- TASK GOAL: From the line containing "em will stay back" down to the line containing "housing officers, licensing" in the records below, reproduce every line exactly, ends included, and omit all others.

Extracted page text data:
● ● ● ● ●

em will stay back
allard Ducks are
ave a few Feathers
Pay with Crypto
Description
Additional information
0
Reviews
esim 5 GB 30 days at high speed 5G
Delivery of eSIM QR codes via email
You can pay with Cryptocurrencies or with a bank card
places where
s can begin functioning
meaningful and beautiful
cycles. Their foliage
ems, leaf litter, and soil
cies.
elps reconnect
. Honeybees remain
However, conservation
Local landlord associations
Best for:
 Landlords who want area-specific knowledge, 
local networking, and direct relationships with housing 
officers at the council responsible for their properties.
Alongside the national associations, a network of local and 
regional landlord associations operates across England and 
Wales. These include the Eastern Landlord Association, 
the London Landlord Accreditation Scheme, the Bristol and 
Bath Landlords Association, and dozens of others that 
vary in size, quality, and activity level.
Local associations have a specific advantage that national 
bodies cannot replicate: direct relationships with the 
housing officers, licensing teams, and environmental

● ● ● ● ●

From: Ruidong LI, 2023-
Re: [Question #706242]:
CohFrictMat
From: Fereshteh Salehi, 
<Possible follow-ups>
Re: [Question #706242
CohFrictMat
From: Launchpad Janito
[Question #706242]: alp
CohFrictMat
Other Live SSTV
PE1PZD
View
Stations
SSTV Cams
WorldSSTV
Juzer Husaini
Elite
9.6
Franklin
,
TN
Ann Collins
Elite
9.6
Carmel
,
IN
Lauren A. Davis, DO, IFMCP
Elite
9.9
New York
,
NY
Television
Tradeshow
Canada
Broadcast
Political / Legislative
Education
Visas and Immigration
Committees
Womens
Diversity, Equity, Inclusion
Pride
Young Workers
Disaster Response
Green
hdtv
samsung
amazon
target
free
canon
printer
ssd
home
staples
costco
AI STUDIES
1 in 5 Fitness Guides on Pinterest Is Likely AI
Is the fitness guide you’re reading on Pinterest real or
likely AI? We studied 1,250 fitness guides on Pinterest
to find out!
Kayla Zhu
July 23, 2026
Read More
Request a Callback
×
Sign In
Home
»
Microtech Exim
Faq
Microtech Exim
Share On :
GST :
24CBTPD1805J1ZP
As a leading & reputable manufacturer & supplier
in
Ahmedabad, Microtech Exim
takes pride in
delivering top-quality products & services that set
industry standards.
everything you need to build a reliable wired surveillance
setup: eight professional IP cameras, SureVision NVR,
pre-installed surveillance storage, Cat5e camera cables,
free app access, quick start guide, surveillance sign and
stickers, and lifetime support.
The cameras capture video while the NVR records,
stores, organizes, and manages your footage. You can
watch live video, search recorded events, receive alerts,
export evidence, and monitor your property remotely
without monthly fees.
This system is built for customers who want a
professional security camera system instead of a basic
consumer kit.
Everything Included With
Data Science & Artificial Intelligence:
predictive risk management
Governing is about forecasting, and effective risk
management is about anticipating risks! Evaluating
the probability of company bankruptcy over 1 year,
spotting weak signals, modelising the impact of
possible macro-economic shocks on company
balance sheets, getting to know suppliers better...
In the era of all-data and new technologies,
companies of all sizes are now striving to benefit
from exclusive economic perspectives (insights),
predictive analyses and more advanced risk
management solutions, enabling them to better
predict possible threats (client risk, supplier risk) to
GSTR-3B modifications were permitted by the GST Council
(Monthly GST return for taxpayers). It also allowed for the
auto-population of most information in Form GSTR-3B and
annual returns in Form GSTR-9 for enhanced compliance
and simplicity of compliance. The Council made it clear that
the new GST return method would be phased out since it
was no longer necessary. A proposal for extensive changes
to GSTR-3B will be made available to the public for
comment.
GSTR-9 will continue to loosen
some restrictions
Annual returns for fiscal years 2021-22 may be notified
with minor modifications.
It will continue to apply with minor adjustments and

● ● ● ● ●

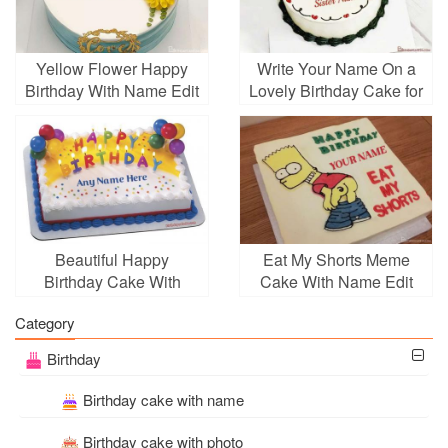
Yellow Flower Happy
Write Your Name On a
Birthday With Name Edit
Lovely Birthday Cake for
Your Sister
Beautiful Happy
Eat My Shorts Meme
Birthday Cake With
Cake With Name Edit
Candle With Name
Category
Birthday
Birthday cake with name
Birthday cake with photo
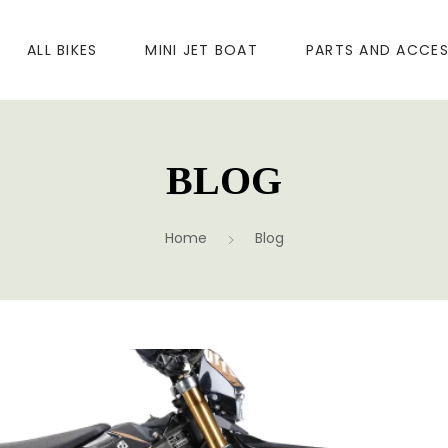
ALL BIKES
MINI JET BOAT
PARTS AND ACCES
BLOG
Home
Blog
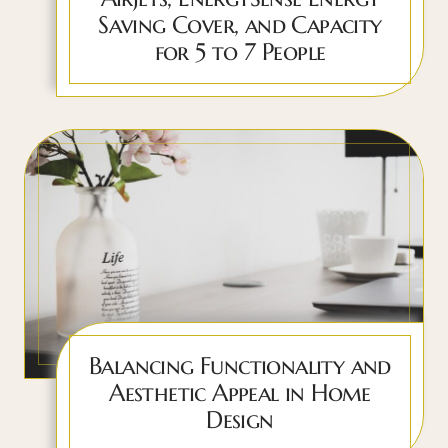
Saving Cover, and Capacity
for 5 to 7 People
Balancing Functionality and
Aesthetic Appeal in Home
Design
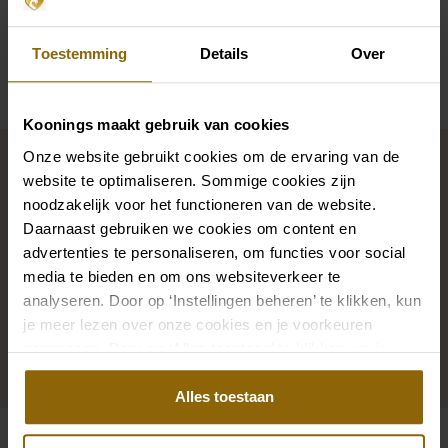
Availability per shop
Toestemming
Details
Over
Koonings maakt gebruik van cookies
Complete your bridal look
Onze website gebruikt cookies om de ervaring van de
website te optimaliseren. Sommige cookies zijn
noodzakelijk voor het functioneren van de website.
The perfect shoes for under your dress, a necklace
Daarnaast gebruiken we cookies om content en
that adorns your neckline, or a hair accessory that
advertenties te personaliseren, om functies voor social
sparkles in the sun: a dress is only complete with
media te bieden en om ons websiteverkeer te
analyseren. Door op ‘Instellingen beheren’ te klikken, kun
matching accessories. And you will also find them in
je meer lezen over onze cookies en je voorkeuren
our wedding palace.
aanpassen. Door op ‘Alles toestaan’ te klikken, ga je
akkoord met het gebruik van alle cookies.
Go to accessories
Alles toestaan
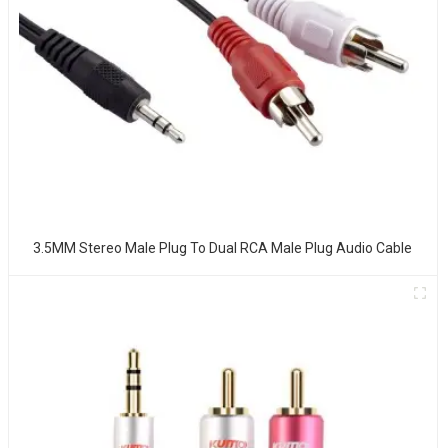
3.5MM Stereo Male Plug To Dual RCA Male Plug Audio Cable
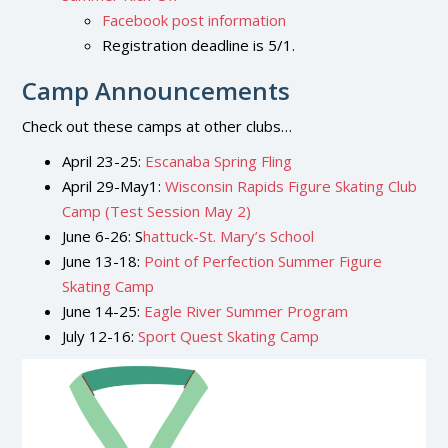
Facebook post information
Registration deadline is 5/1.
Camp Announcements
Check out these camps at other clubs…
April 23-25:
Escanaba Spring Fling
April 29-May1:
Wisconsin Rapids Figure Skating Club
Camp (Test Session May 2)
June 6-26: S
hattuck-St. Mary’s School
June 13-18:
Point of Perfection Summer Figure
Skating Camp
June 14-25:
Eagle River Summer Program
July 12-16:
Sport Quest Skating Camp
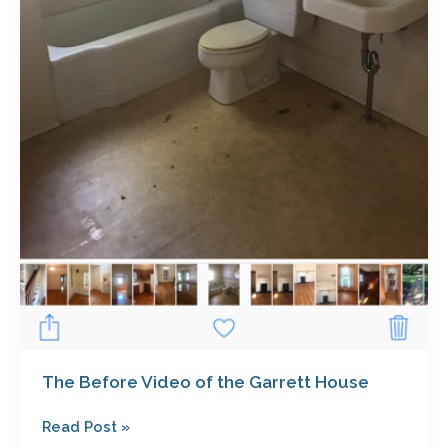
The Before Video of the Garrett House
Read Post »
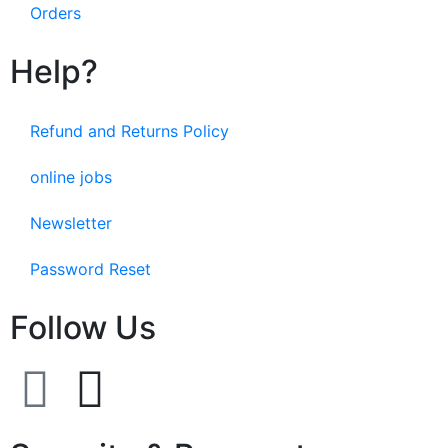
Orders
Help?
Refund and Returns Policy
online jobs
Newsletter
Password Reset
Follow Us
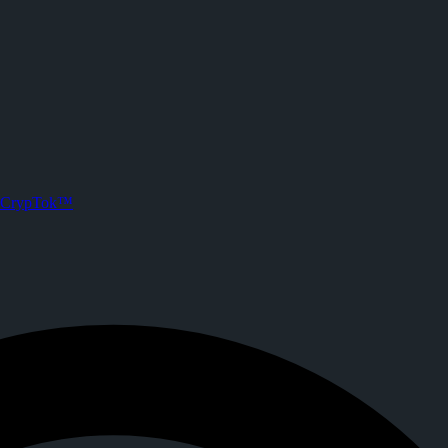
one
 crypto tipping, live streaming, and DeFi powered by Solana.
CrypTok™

● ● ● ● ●

- OUTPUT OF THE TASK:
em will stay back
allard Ducks are
ave a few Feathers
Pay with Crypto
Description
Additional information
0
Reviews
esim 5 GB 30 days at high speed 5G
Delivery of eSIM QR codes via email
You can pay with Cryptocurrencies or with a bank card
places where
s can begin functioning
meaningful and beautiful
cycles. Their foliage
ems, leaf litter, and soil
cies.
elps reconnect
. Honeybees remain
However, conservation
Local landlord associations
Best for:
 Landlords who want area-specific knowledge, 
local networking, and direct relationships with housing 
officers at the council responsible for their properties.
Alongside the national associations, a network of local and 
regional landlord associations operates across England and 
Wales. These include the Eastern Landlord Association, 
the London Landlord Accreditation Scheme, the Bristol and 
Bath Landlords Association, and dozens of others that 
vary in size, quality, and activity level.
Local associations have a specific advantage that national 
bodies cannot replicate: direct relationships with the 
housing officers, licensing teams, and environmental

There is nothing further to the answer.